- Directed by: V. Madhusudan Rao
- Starring: Sobhan Babu Jayasudha Lakshmi
- Music by: K. Chakravarthy
- Release date: 26 July 1978;
- Country: India
- Language: Telugu

= Mallepoovu =

Mallepoovu or Malle Poovu is a 1978 Telugu-language drama film directed by V. Madhusudan Rao. It is remake of 1957 Hindi film Pyaasa produced and directed by Guru Dutt.

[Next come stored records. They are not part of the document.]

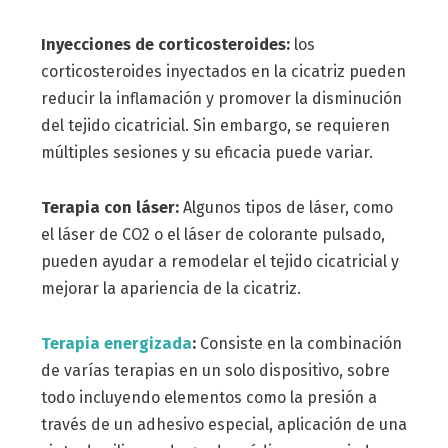
Inyecciones de corticosteroides:
los
corticosteroides inyectados en la cicatriz pueden
reducir la inflamación y promover la disminución
del tejido cicatricial. Sin embargo, se requieren
múltiples sesiones y su eficacia puede variar.
Terapia con láser:
Algunos tipos de láser, como
el láser de CO2 o el láser de colorante pulsado,
pueden ayudar a remodelar el tejido cicatricial y
mejorar la apariencia de la cicatriz.
Terapia energizada
:
Consiste en la combinación
de varías terapias en un solo dispositivo, sobre
todo incluyendo elementos como la presión a
través de un adhesivo especial, aplicación de una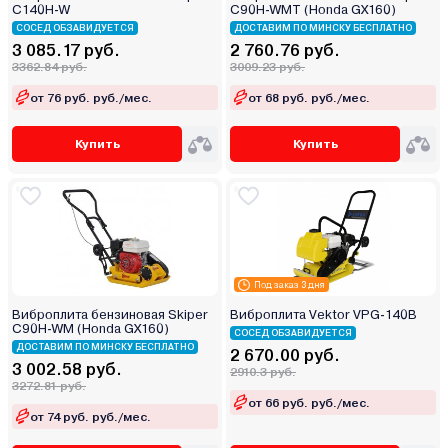
C140H-W
C90H-WMT (Honda GX160)
СОСЕД ОБЗАВИДУЕТСЯ
ДОСТАВИМ ПО МИНСКУ БЕСПЛАТНО
3 085.17 руб.
2 760.76 руб.
3362.84 руб.
3009.23 руб.
от 76 руб. руб./мес.
от 68 руб. руб./мес.
Купить
Купить
Под заказ 3 дня
Виброплита бензиновая Skiper
Виброплита Vektor VPG-140В
C90H-WM (Honda GX160)
СОСЕД ОБЗАВИДУЕТСЯ
ДОСТАВИМ ПО МИНСКУ БЕСПЛАТНО
2 670.00 руб.
3 002.58 руб.
2910.3 руб.
3272.81 руб.
от 66 руб. руб./мес.
от 74 руб. руб./мес.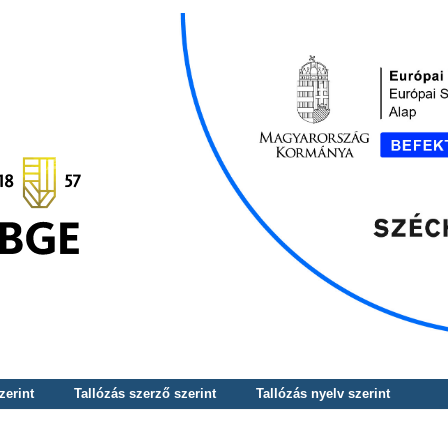
zerint
Tallózás szerző szerint
Tallózás nyelv szerint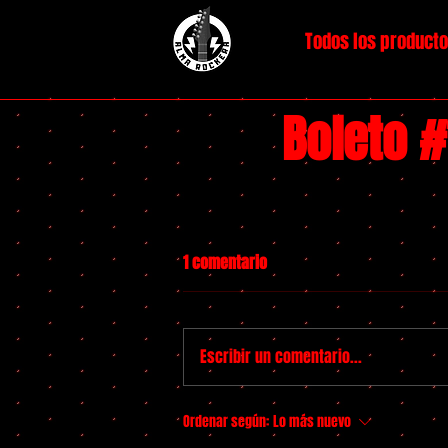
Todos los product
Boleto 
1 comentario
Escribir un comentario...
Ordenar según:
Lo más nuevo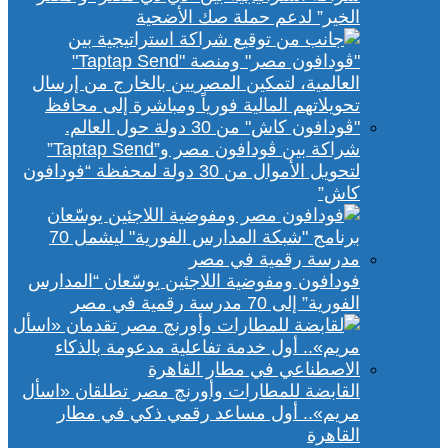
الخير” لدعم حملة صك الأضحية
شراكة بين ڤودافون مصر و”Taptap Send”
لتحويل الأموال من 30 دولة لمحفظة “فودافون
كاش”
فودافون ومفوضية اللاجئين يوسّعان “المدارس
الفورية” إلى 70 مدرسة رقمية في مصر
القابضة للمطارات وأورنچ مصر تطلقان «اسأل
مريم».. أول مساعد رقمي ذكي في مطار
القاهرة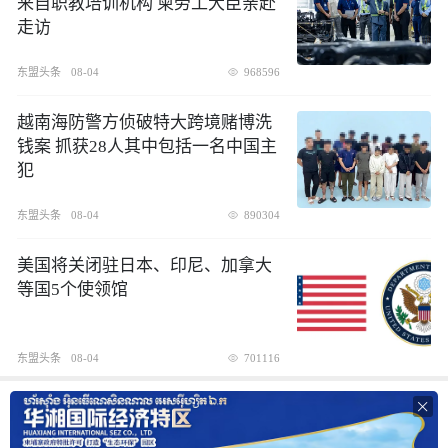
来自职教培训机构 柬劳工大臣亲赴
走访
东盟头条
08-04
968596
越南海防警方侦破特大跨境赌博洗
钱案 抓获28人其中包括一名中国主
犯
东盟头条
08-04
890304
美国将关闭驻日本、印尼、加拿大
等国5个使领馆
东盟头条
08-04
701116
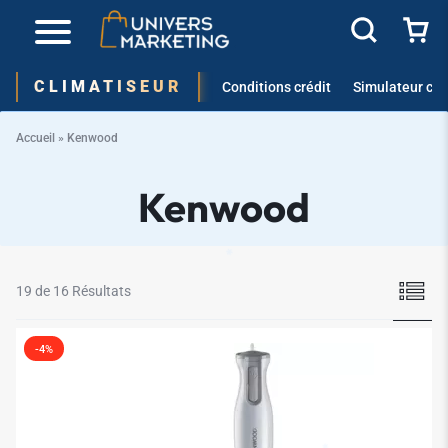
✱
CLIMATISEUR
Conditions crédit
Simulateur cré
Accueil
»
Kenwood
Kenwood
19 de 16 Résultats
-4%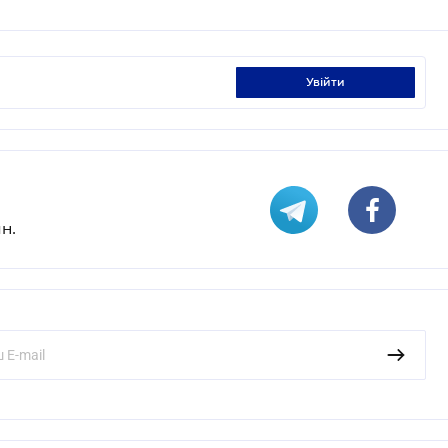
увійти
н.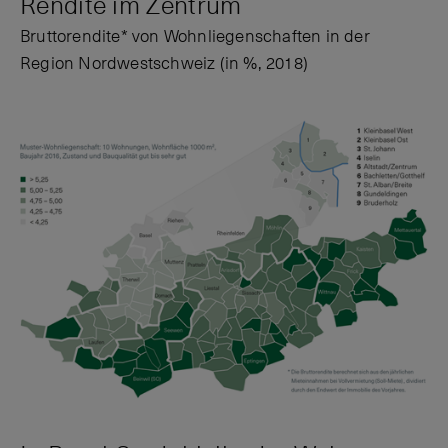
Rendite im Zentrum
Bruttorendite* von Wohnliegenschaften in der
Region Nordwestschweiz (in %, 2018)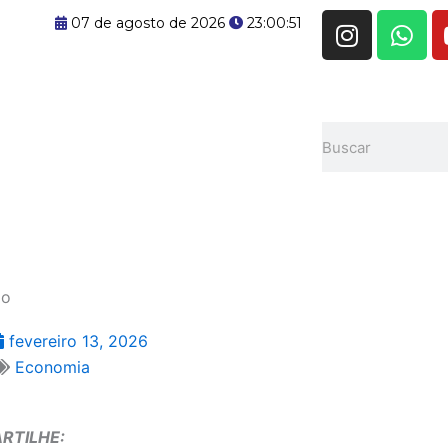
I
W
07 de agosto de 2026
23:00:52
n
h
s
a
t
t
a
s
Pesquisar
g
a
r
p
a
p
m
lo
fevereiro 13, 2026
Economia
RTILHE:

It is musical film with lyrics penned by Veturi and Arudra and music scored by K. Chakravarthy. The songs are voiced by P. Susheela, S. P. Balasubrahmanyam and Vani Jayaram.

== Plot ==
The plot follows the story of an unsuccessful poet who is deemed as useless by the society.

== Cast ==
- Shobhan Babu
- Jayasudha
- Lakshmi
- Rao Gopal Rao
- Sridhar
- Mada Venkateswara Rao
- Mallikarjuna Rao
- P. J. Sharma
- Suthi Veerabhadra Rao
- Girl Babu
- Chalam
- Allu Ramalingaiah
- Potti Prasad
- Pandaribai
- K Vijaya

== Soundtrack ==
- "Mallepoovula Vasantham Maa Thotakochindi" (Lyrics: Veturi; Singer: S. P. Balasubrahmanyam; Cast: Sobhan Babu)
- "Chaka Chaka Saage Chakkani Bullemma" (Lyrics: Veeturi; Singer: S. P. Balasubrahmanyam, P. Susheela; Cast: Sobhan Babu, Jayasudha)
- "Chinna Maata Oka Chinna Maata" (Lyrics: Veturi; Singer: P. Susheela; Cast: Lakshmi, Sobhan Babu)
- "Evvaro Evvaro Ee Neraaladigevarevvaro" (Lyrics: Veturi; Singer: S. P. Balasubrahmanyam; Cast: Sobhan Babu)
- "Nuvvu Vasthavani Brundhavani Aasaga Choosenayya Krishnayya" (Lyrics: Veeturi; Singer: Vani Jayaram; Cast: Lakshmi, Pandari Bai, Sobhan Babu)
- "Oho Oho Lalitha Naa Prema Kavitha" (Lyrics: Veturi; Singer: S. P. Balasubrahmanyam, P. Susheela; Cast: Sobhan Babu, Jayasudha)
- "O Priya Marumalliya Kanna Thellanidhi" (Lyrics: Arudra; Singer: S.P.Balasubramanyam; Cast: Sobhanbabu, Jayasudha)
- "Evariki Telusu Chithikina Manasu" (Lyrics: Veturi; Singer: S.P.Balasubramanyam; Cast: Sobhanbabu, Jayasudha, Sridhar)
- "Jumbamba Jumbamba Bamba Bamba Jum" (Lyrics: Arudra; Singer: K. Chakravarthy; Cast : Raogopalarao)
- "Brathikunna Chachinatte Ee Sanghamlo" (Lyrics: Acharya Aatreya; Singer: S. P. Balasubrahmanyam, V. Ramakrishna, P. Susheela; Cast : Sobhan Babu, Sridhar, Lakshmi, Jayasudha, Rao Gopalarao)

== Box office ==
- The film ran for 100 days in Visakhapatnam.